Posición típica | Ejemplos de vehículos en México
| - Detrás de la parrilla, sujeto al armazón | Nissan Versa, Chevrolet Onix, Kia K3 En el soporte del radiador o paragolpes | Volkswagen Jetta, Toyota Corolla, Mazda 3 En el espejo retrovisor exterior (poco común) | Solo algunos modelos de lujo
Rendimiento de combustible: no aplica directamente, pero un sensor dañado puede hacer que el aire acondicionado trabaje de más y suba el consumo hasta 0.8 km/l.
Costo de reemplazo promedio en taller de la CDMX: $1,200 MXN a $2,800 MXN, según la marca y si es pieza original o genérica.
Potencia y torque: no afecta, pero si el sistema de climatización no regula bien, el conductor percibe pérdida de respuesta del motor por carga extra del compresor.
Con base en datos de PROFECO en su guía de mantenimiento 2024 y reportes de la SICT sobre eficiencia vehicular, un sensor de temperatura en mal estado provoca que el compresor del aire acondicionado opere de forma intermitente, aumentando el esfuerzo del motor. Si consideramos un gasto anual de $52,000 MXN en combustible para 20,000 km, ese desgaste extra se traduce en un costo operativo de aproximadamente $2.70 MXN por km en lugar de los $2.60 MXN normales. La diferencia parece pequeña, pero en tres años representa cerca de $6,000 MXN adicionales solo por no cambiar una pieza de $1,800 MXN.

En el Sentra 2022 que tuve, el sensor venía atornillado al soporte del radiador, justo detrás de la “V” cromada de la parrilla. Se dañó después de un golpe leve en un tope de la Colonia Del Valle. El mecánico lo cambió en 20 minutos y el aire dejó de marcar 40 °C cuando en realidad había 25 °C. Un sensor dañado puede mostrar temperaturas irreales en el tablero.

Trabajo en un lote de seminuevos en Monterrey y reviso ese sensor en todos los autos que entran. Los coreanos, como Seltos y K3, lo ponen detrás de la defensa delantera en un soporte de plástico muy frágil; cualquier lavado a presión mal dirigido lo parte. Si el cliente reporta que el climatizador “se vuelve loco”, lo primero que reviso es ese conector. Un tip: en la gasolinera, cuando lavan el frente, el chorro no debe ir directo a la parrilla baja.

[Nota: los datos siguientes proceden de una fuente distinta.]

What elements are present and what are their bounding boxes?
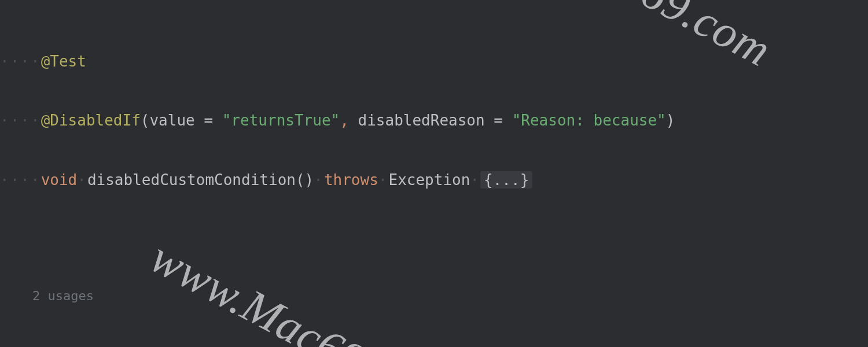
indent-guide: ···· (0, 171, 41, 189)
space-dot: · (470, 171, 480, 189)
paren-open: ( (141, 112, 150, 129)
space-dot: · (314, 171, 324, 189)
folded-region[interactable]: {...} (480, 171, 532, 189)
usages-hint[interactable]: 2 usages (0, 284, 868, 314)
code-line[interactable]: ····@DisabledIf(value = "returnsTrue", d… (0, 106, 868, 136)
paren-close: ) (666, 112, 675, 129)
space-dot: · (77, 171, 87, 189)
annotation-disabledif: @DisabledIf (41, 112, 141, 129)
keyword-void: void (41, 171, 78, 189)
parens: () (296, 171, 314, 189)
indent-guide: ···· (0, 53, 41, 70)
string-literal: "Reason: because" (512, 112, 666, 129)
method-name: disabledCustomCondition (87, 171, 296, 189)
annotation-test: @Test (41, 53, 86, 70)
equals: = (485, 112, 512, 129)
indent-guide: ···· (0, 112, 41, 129)
comma: , (340, 112, 349, 129)
code-line[interactable]: ····@Test (0, 47, 868, 77)
equals: = (195, 112, 222, 129)
space (349, 112, 358, 129)
exception-type: Exception (388, 171, 470, 189)
code-editor[interactable]: ····@Test ····@DisabledIf(value = "retur… (0, 0, 868, 347)
space-dot: · (378, 171, 389, 189)
string-literal: "returnsTrue" (222, 112, 340, 129)
keyword-throws: throws (324, 171, 378, 189)
code-line[interactable]: ····void·disabledCustomCondition()·throw… (0, 165, 868, 195)
blank-line (0, 225, 868, 255)
param-disabled-reason: disabledReason (358, 112, 485, 129)
param-value: value (149, 112, 194, 129)
code-line[interactable]: ····boolean·returnsTrue() { (0, 344, 868, 347)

Para el de flotilla de Uber en Guadalajara, usamos el sensor genérico de temperatura ambiente en los Chevrolet Onix. Cuesta $450 MXN en la refaccionaria de la Calzada Independencia y dura lo mismo que el original si el arnés no se oxida con la humedad de las lluvias. Revisen el conector antes de culpar al sensor.

En mi Jetta 2018, el sensor estaba en el soporte del intercooler, del lado izquierdo. En la CDMX, con tanto bache y topes, un golpe bajo puede desprenderlo. No es caro: $1,400 MXN en la agencia de Santa Fe. Lo noté porque el tablero marcaba 40 °C en un día nublado y el clima ya no enfriaba igual. Un mecánico de confianza lo revisa en 15 minutos.